Im Moment stehe ein gesamter Schaden im Bereich zwischen 30.000 Euro und 40.000 Euro im Raum. Die einzelnen Beträge seien gut getarnt immer gerade so niedrig gewesen, dass sie im Tagesgeschäft nicht auffallen. Eine genauere Summe könne der Bürgermeister zur Zeit noch nicht nennen, da die Überprüfung der Bücher noch Wochen in Anspruch nehmen werde, sagt Brehm. Es sei nicht auszuschließen, dass es sich letztendlich um einen Betrag bis in den sechsstelligen Bereich, also über 100.000 Euro handeln könnte.
Hausverbot ausgesprochen
"Es ist für alle ein Schock. Das hätte unter den Kollegen niemand gedacht", sagt Brehm. Verraten habe sich der langjährige Mitarbeiter durch einen "Fehler" in seiner Jahre währenden Masche. "Ihm ist wohl ein Lapsus unterlaufen, der sein Kartenhaus zusammenstürzen hat lassen", sagt Brehm. Im November sei es zu einer Rückbuchung eines schon bezahlten Artikels gekommen. Der Beschuldigte habe für den Betrag von etwa 2000 Euro eine private Kontonummer angegeben.
Einem Kollegen sei diese Unregelmäßigkeit aufgefallen, woraufhin der Mann zu einem Gespräch gebeten wurde. Zunächst in sachlicher Form, ohne Unterstellungen, sagt Brehm, der selbst zwölf Jahre in der Bankprüfung gearbeitet hat. "Es hätte sich ja bei der klärungsbedürftigen Buchung auch um ein Missverständnis handeln können", sagt der Bürgermeister. Nachdem er eine Kontrolle länger zurück liegender Vorgänge angekündigt hat, habe sich der Mitarbeiter krank gemeldet.

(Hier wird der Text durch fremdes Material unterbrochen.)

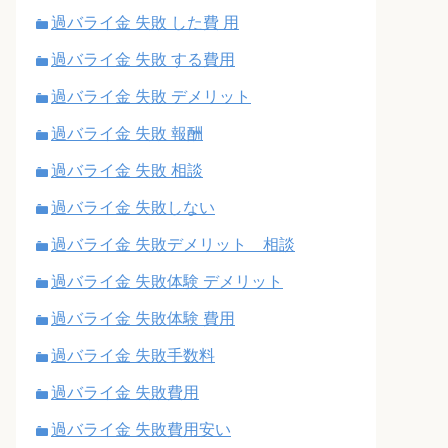
過バライ金 失敗 した費 用
過バライ金 失敗 する費用
過バライ金 失敗 デメリット
過バライ金 失敗 報酬
過バライ金 失敗 相談
過バライ金 失敗しない
過バライ金 失敗デメリット 相談
過バライ金 失敗体験 デメリット
過バライ金 失敗体験 費用
過バライ金 失敗手数料
過バライ金 失敗費用
過バライ金 失敗費用安い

Bei einer Überprüfung sei dann zweifelsfrei festgestellt worden, dass es sich nicht um eine unabsichtliche Fehlbuchung gehandelt hat. "Leider hat sich das schlechte Gefühl, das wir bei der Sache hatten, bestätigt", sagt Brehm. Daraufhin habe er sofort die Kripo benachrichtigt und dem Mitarbeiter Hausverbot ausgesprochen.
Der Mann ist Mitte 30, hat Familie und wohnt im Landkreis, stammt allerdings nicht aus Höchstadt. Seine Frau sei aus allen Wolken gefallen, als sie davon erfuhr, sagt Brehm. Der Verwaltungsangestellte gehöre nicht der Leitungsebene an und arbeite schon über zehn Jahre im Rathaus. Dementsprechend aufwändig werde nun die Prüfung, in welchen Fällen in der Vergangenheit Betrug vorlag, sagt Brehm. Die Kosten der internen Ermittlungen könnten sogar den angerichteten Schaden übersteigen.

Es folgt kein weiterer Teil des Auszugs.